Many of my responsibilities included walking dogs, data recording, hiding for search and rescue dogs, helping handle dogs on field trips, and helping as an extra hand in many of the training exercises. Working alongside the positive reinforcement trainers taught me so much as an agility handler, from learning new shaping techniques, to fitness exercise plans, and learning the foundations of training a detection dog. With these new training skills, I have already started applying them to my own dog, Branson.
Q: Have you faced any challenges being in college and still trying to stay active in agility?
Yes, being in college and staying active in agility is a challenge for me, but I still manage to add an agility trial to my schedule occasionally. While I attend college an hour away from home, it is difficult to constantly make plans to come home every weekend and travel to a trial, then immediately hop back into the busy school week. While I miss agility, what I miss more is being able to come home everyday to Branson. I did not realize how much of a stress reliever playing with Branson every day was until I got into college. There are also multiple dog events that I have attended for many years that I have had to turn down due to my college schedule. While sacrificing agility for college seems like a really scary idea, it allows you to step out of your comfort zone and experience new adventures in life outside of the agility routine.
Q: How long have you been doing agility and what got you started in the sport?
I have been doing agility for about 7 years, but became competitive in AKC trials about 5 years ago. I first got started in this sport when my family rescued a local standard poodle and my older sister began training her tricks in the yard. I saw how much fun it looked, so eventually I got my first standard poodle, William. William, at 7 years old, was given to me from Joan Mcfadden and Gail Woluniuk of Unique Standard Poodles. Because of William, I became dedicated to agility and found my passion in working with dogs. William retired about 4 years after I began training him, which lead to the addition of Branson into my life.
Q: What is one of your favorite memory with your dog?
One of my favorite memories with Branson is competing in Luxembourg at the European Open Junior Competition. That was my first trip overseas and my first high level competition. From that single trip, I made lifelong friends, learned a ton about my handling and how to push myself, and I learned that I have a passion for traveling the world. Together, Branson and I took on a European adventure, pushing both of us out of our comfort zones, but allowing us to learn the international ways as a team. It was beyond an incredible experience that I will never forget.
Q: What has been one of your biggest challenges in dog agility or training?

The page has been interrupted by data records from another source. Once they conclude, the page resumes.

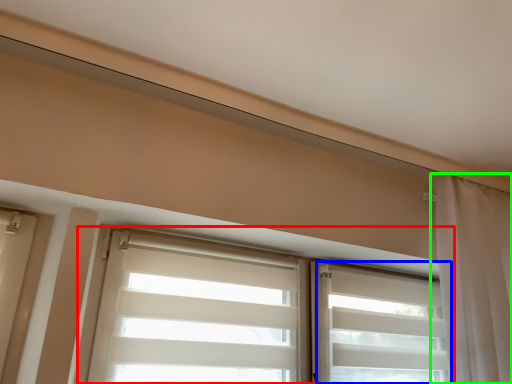 Question: Considering the real-world distances, which object is closest to window (highlighted by a red box)? shutter (highlighted by a blue box) or curtain (highlighted by a green box).

Choices:
 (A) shutter
 (B) curtain

Answer: (A) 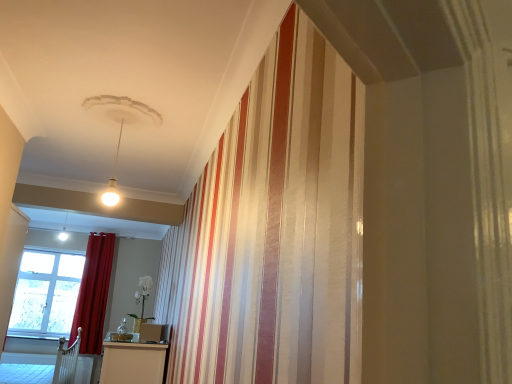 Question: From a real-world perspective, is clear glass window at lower left located higher than velvet red curtain at left?

Choices:
 (A) yes
 (B) no

Answer: (B)

Question: Can you confirm if clear glass window at lower left is shorter than velvet red curtain at left?

Choices:
 (A) no
 (B) yes

Answer: (B)

Question: Considering the relative sizes of clear glass window at lower left and velvet red curtain at left in the image provided, is clear glass window at lower left smaller than velvet red curtain at left?

Choices:
 (A) no
 (B) yes

Answer: (B)

Question: Is clear glass window at lower left further to the viewer compared to velvet red curtain at left?

Choices:
 (A) no
 (B) yes

Answer: (B)

Question: Is clear glass window at lower left facing away from velvet red curtain at left?

Choices:
 (A) yes
 (B) no

Answer: (B)

Question: From the image's perspective, is clear glass window at lower left above velvet red curtain at left?

Choices:
 (A) yes
 (B) no

Answer: (B)

Question: Can we say velvet red curtain at left lies outside clear glass window at lower left?

Choices:
 (A) no
 (B) yes

Answer: (B)

Question: From the image's perspective, is velvet red curtain at left beneath clear glass window at lower left?

Choices:
 (A) no
 (B) yes

Answer: (A)

Question: Is velvet red curtain at left positioned with its back to clear glass window at lower left?

Choices:
 (A) no
 (B) yes

Answer: (A)

Question: Is velvet red curtain at left wider than clear glass window at lower left?

Choices:
 (A) yes
 (B) no

Answer: (A)

Question: Is velvet red curtain at left far from clear glass window at lower left?

Choices:
 (A) no
 (B) yes

Answer: (A)

Question: Is velvet red curtain at left to the left of clear glass window at lower left from the viewer's perspective?

Choices:
 (A) yes
 (B) no

Answer: (B)

Question: In terms of size, does velvet red curtain at left appear bigger or smaller than clear glass window at lower left?

Choices:
 (A) small
 (B) big

Answer: (B) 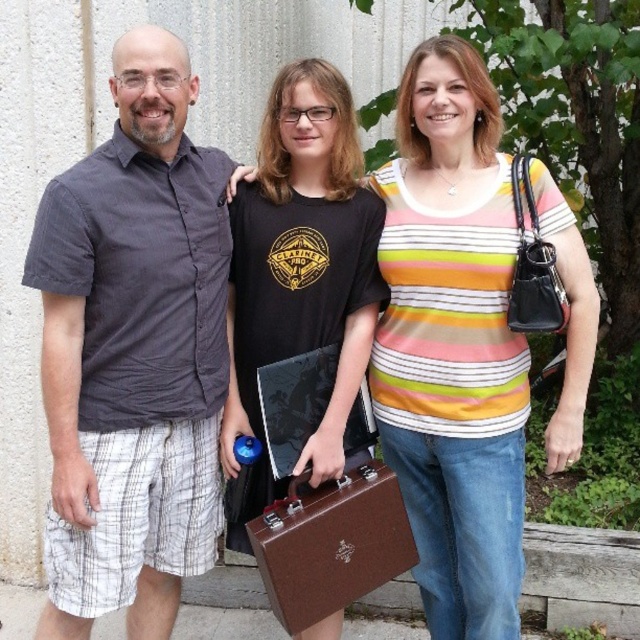 Question: Which of the following is the closest to the observer?

Choices:
 (A) (500, 493)
 (B) (401, 508)
 (C) (192, 372)
 (D) (246, 364)

Answer: (C)

Question: Does striped cotton shirt at center appear over black matte t-shirt at center?

Choices:
 (A) no
 (B) yes

Answer: (A)

Question: Which object appears farthest from the camera in this image?

Choices:
 (A) striped cotton shirt at center
 (B) gray cotton shirt at center
 (C) brown leather briefcase at center
 (D) black matte t-shirt at center

Answer: (D)

Question: Can you confirm if gray cotton shirt at center is positioned to the right of black matte t-shirt at center?

Choices:
 (A) yes
 (B) no

Answer: (B)

Question: Which object is positioned closest to the brown leather briefcase at center?

Choices:
 (A) black matte t-shirt at center
 (B) gray cotton shirt at center

Answer: (A)

Question: Does striped cotton shirt at center appear over black matte t-shirt at center?

Choices:
 (A) no
 (B) yes

Answer: (A) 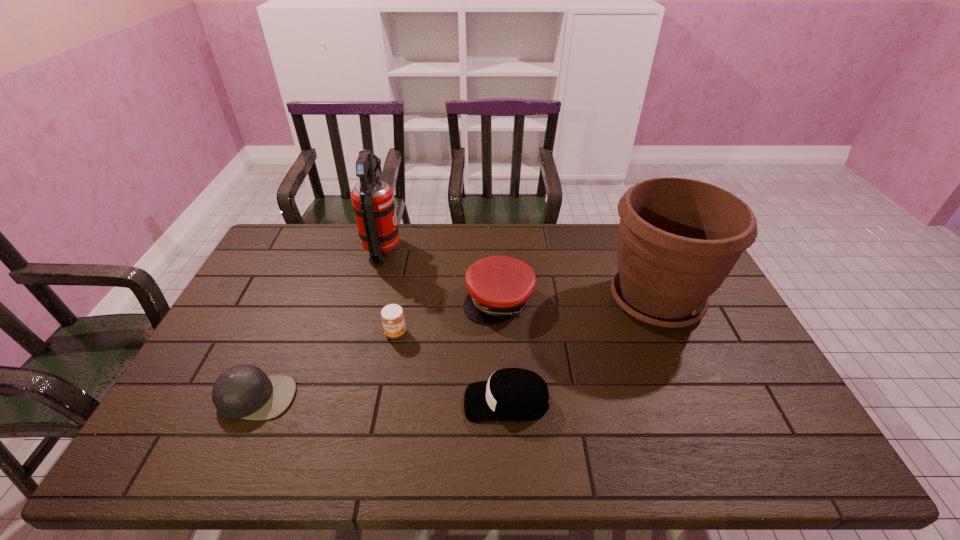 Where is `fire extinguisher`? The width and height of the screenshot is (960, 540). fire extinguisher is located at coordinates (372, 198).

This screenshot has height=540, width=960. Identify the location of the rightmost object. (678, 239).

In order to click on the farthest cap in this screenshot , I will do `click(499, 287)`.

The image size is (960, 540). In order to click on the fourth object from right to left in this screenshot , I will do `click(392, 316)`.

Locate an element on the screen. The image size is (960, 540). the leftmost object is located at coordinates (244, 391).

You are a GUI agent. You are given a task and a screenshot of the screen. Output one action in this format:
    pyautogui.click(x=<x>, y=<y>)
    Task: Click on the vacant area situated on the front label side of the fire extinguisher
    The height and width of the screenshot is (540, 960).
    Given the screenshot: What is the action you would take?
    pyautogui.click(x=452, y=251)

This screenshot has width=960, height=540. I want to click on free space located on the left of the flowerpot, so click(x=552, y=300).

Image resolution: width=960 pixels, height=540 pixels. What are the coordinates of `vacant space situated 0.210m at the front of the farthest cap where the visor is located` in the screenshot? It's located at (503, 385).

This screenshot has width=960, height=540. Identify the location of vacant area situated 0.060m on the front label of the jam. (391, 358).

You are a GUI agent. You are given a task and a screenshot of the screen. Output one action in this format:
    pyautogui.click(x=<x>, y=<y>)
    Task: Click on the vacant space located on the brim of the leftmost cap
    Image resolution: width=960 pixels, height=540 pixels.
    Given the screenshot: What is the action you would take?
    pyautogui.click(x=228, y=461) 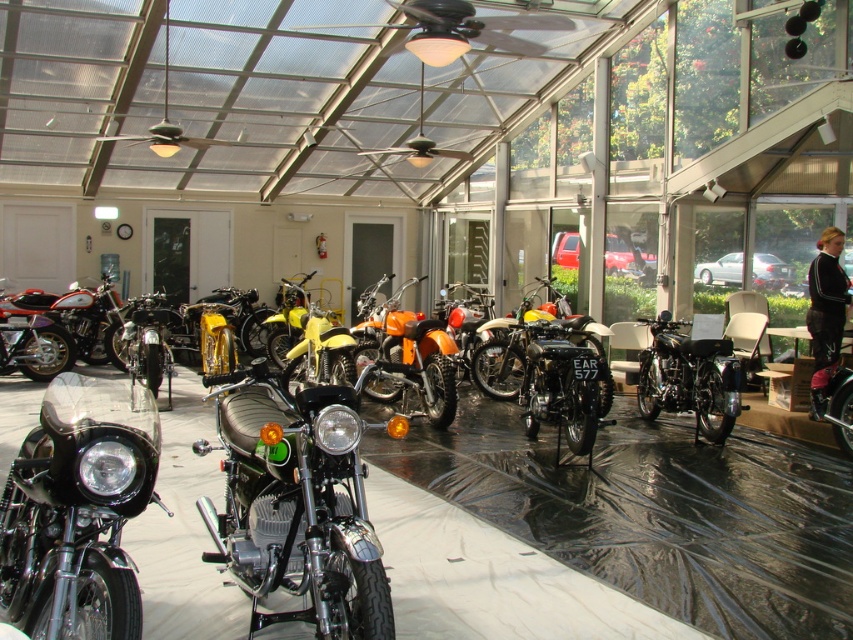 Which of these two, black polished motorcycle at left or shiny black motorcycle at center, stands shorter?

With less height is black polished motorcycle at left.

Is point (20, 612) positioned in front of point (648, 388)?

Yes, point (20, 612) is closer to viewer.

The height and width of the screenshot is (640, 853). In order to click on black polished motorcycle at left in this screenshot , I will do `click(78, 509)`.

Does shiny black motorcycle at center appear on the right side of shiny chrome motorcycle at left?

Correct, you'll find shiny black motorcycle at center to the right of shiny chrome motorcycle at left.

Is shiny black motorcycle at center smaller than shiny chrome motorcycle at left?

Correct, shiny black motorcycle at center occupies less space than shiny chrome motorcycle at left.

Describe the element at coordinates (689, 378) in the screenshot. I see `shiny black motorcycle at center` at that location.

The height and width of the screenshot is (640, 853). Identify the location of shiny black motorcycle at center. (689, 378).

Between black polished motorcycle at left and orange matte motorcycle at center, which one has more height?

black polished motorcycle at left

Is point (107, 454) positioned in front of point (444, 353)?

Yes, point (107, 454) is in front of point (444, 353).

The image size is (853, 640). What do you see at coordinates (78, 509) in the screenshot? I see `black polished motorcycle at left` at bounding box center [78, 509].

This screenshot has height=640, width=853. What are the coordinates of `black polished motorcycle at left` in the screenshot? It's located at (78, 509).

One of my biggest challenges in agility was finding a balance between everything I wanted to do outside of agility while still including agility. Throughout high school, I maintained a job, high honors, agility competitions, and a social life. It was very difficult at times to make sacrifices to attend agility events I really wanted to attend to do something else, but it was all worth it in the end. Finding ways to balance my schedule and manage my time is a skill that carried on with me through college, and will throughout my life.
Q: What was your favorite part of camp in 2018? What are you looking forward to at BJAC 2019?
My favorite part of camp in 2018 was reconnecting with all my friends and making new ones! Seeing so many young kids all with the same passion was very encouraging. What I look forward to at BJAC is learning more, working with new trainers, and pushing myself further with my best teammate.